We transcribed the language samples orthographically and then calculated the total number of syllables and the total number of unique syllables using the Systematic Analysis of Language Transcripts (SALT; Miller & Iglesias, 2008). We used the Goldwave program (version 5.57) to segment the digital speech samples. “Total speaking time” was obtained by deleting the examiner’s voice from a measure of time beginning immediately after the examiner gave a cue for initiating the picture description and ending after production of speaker’s final word.

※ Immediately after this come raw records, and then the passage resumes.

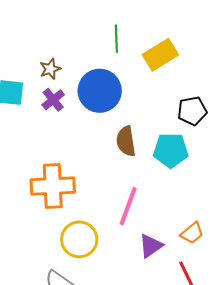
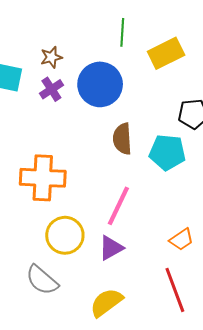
purple triangle: (151, 246) -> (111, 248), moved

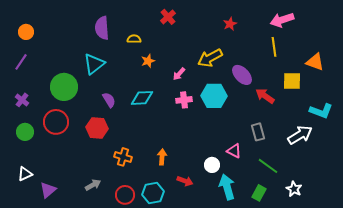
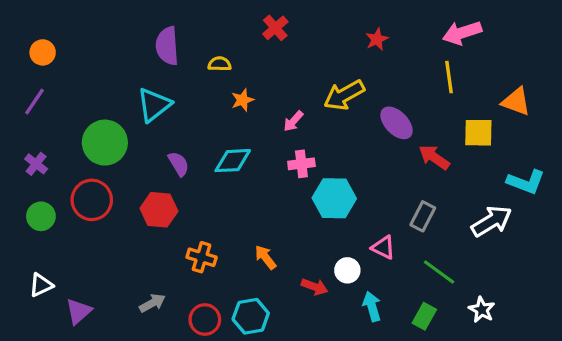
cyan hexagon: (214, 96) -> (334, 198), moved
gray rectangle: (258, 132) -> (423, 216), turned 42
orange arrow: (162, 157) -> (265, 257), turned -42
red arrow: (185, 181) -> (315, 287), moved
cyan arrow: (227, 187) -> (372, 306), size x0.7

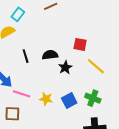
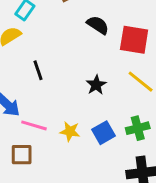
red square: (80, 44) -> (134, 40), moved, size x1.5
black semicircle: (50, 55) -> (98, 25), moved, turned 42
green cross: (93, 98) -> (138, 128), turned -35

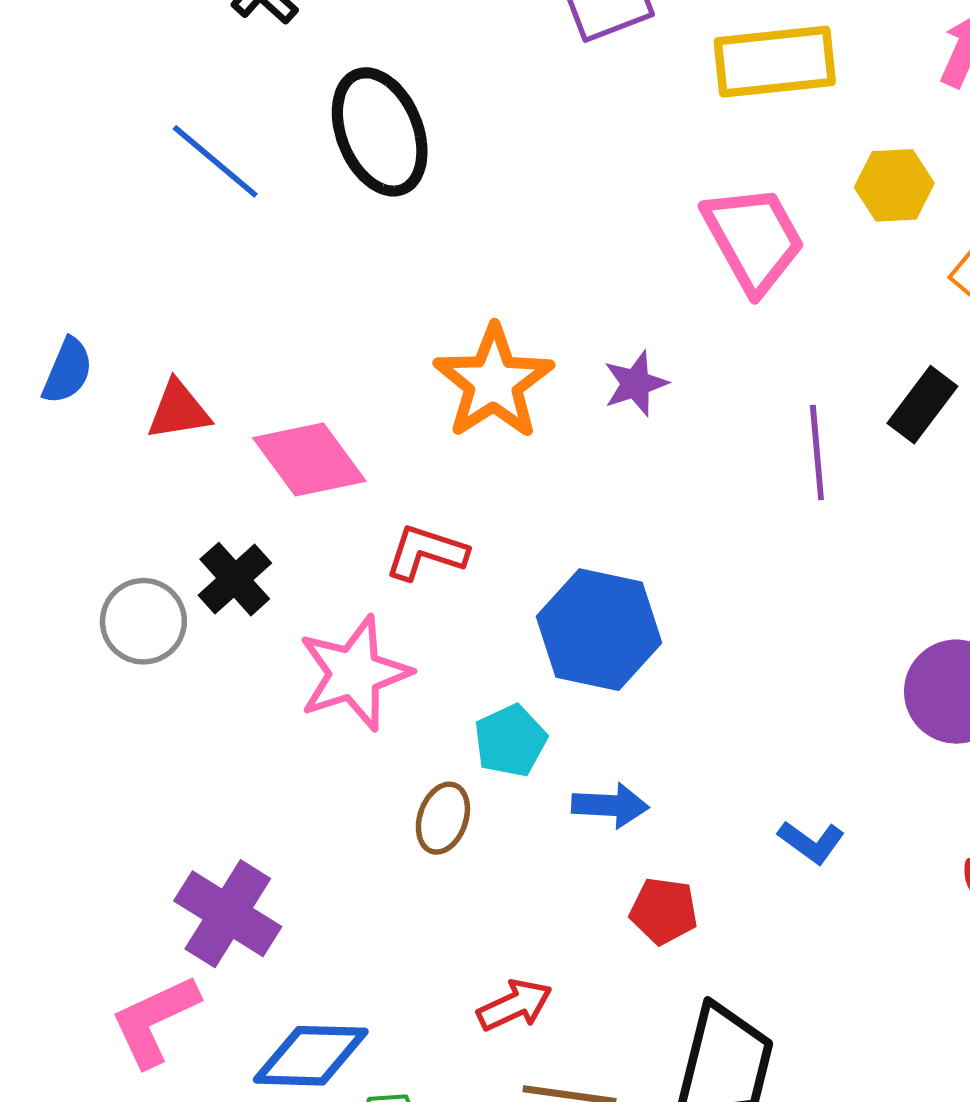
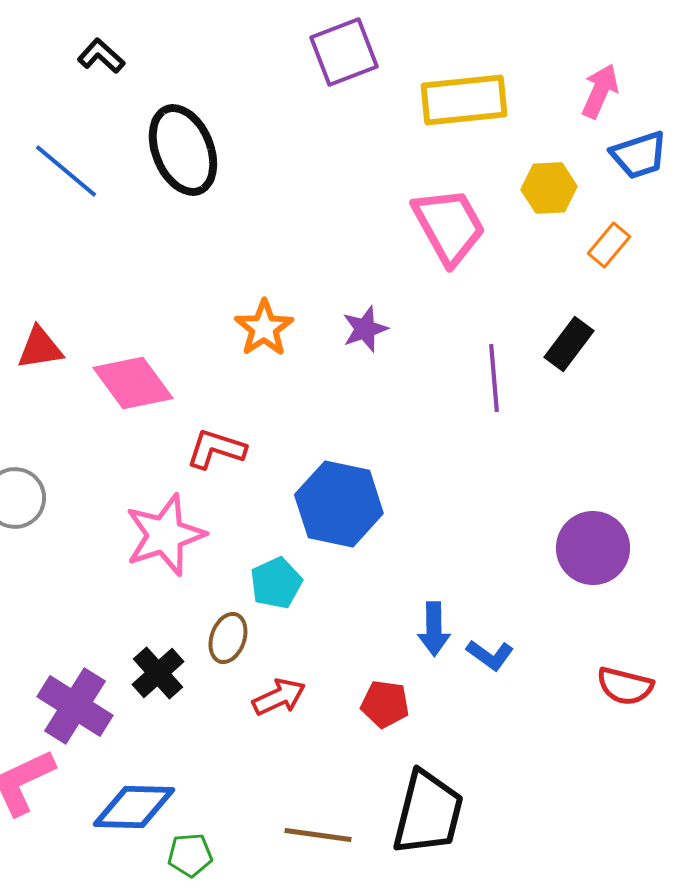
orange star: (494, 382) -> (264, 328), size x0.7
black cross: (235, 579) -> (158, 673), moved
blue arrow: (610, 805) -> (434, 629), moved, turned 86
red arrow: (515, 1005) -> (279, 697), moved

From this total speaking time sample we omitted silences/pauses by deleting the portion of the language sample that represented less than 10% of the wave form amplitude, including environmental noise and non-speech sounds (e.g., sighing, laughing, coughing) to acquire a “pure speaking time”. Fillers (e.g., “you know”, “uh”) were extracted from the original speech sample and placed consecutively in a new sound file in order to measure the length of time each speaker spent producing fillers.

Rating procedures

We asked three SLPs blind to patient diagnosis to listen to each of the 61 narrative speech samples presented in pseudorandom order. After listening to each sample, the SLPs made a dichotomous judgement of “fluent” or “nonfluent”. We biased the listeners by informing them that their task was to judge each patient as fluent/nonfluent. We provided no additional constraining detail (e.g., listen for dysarthria).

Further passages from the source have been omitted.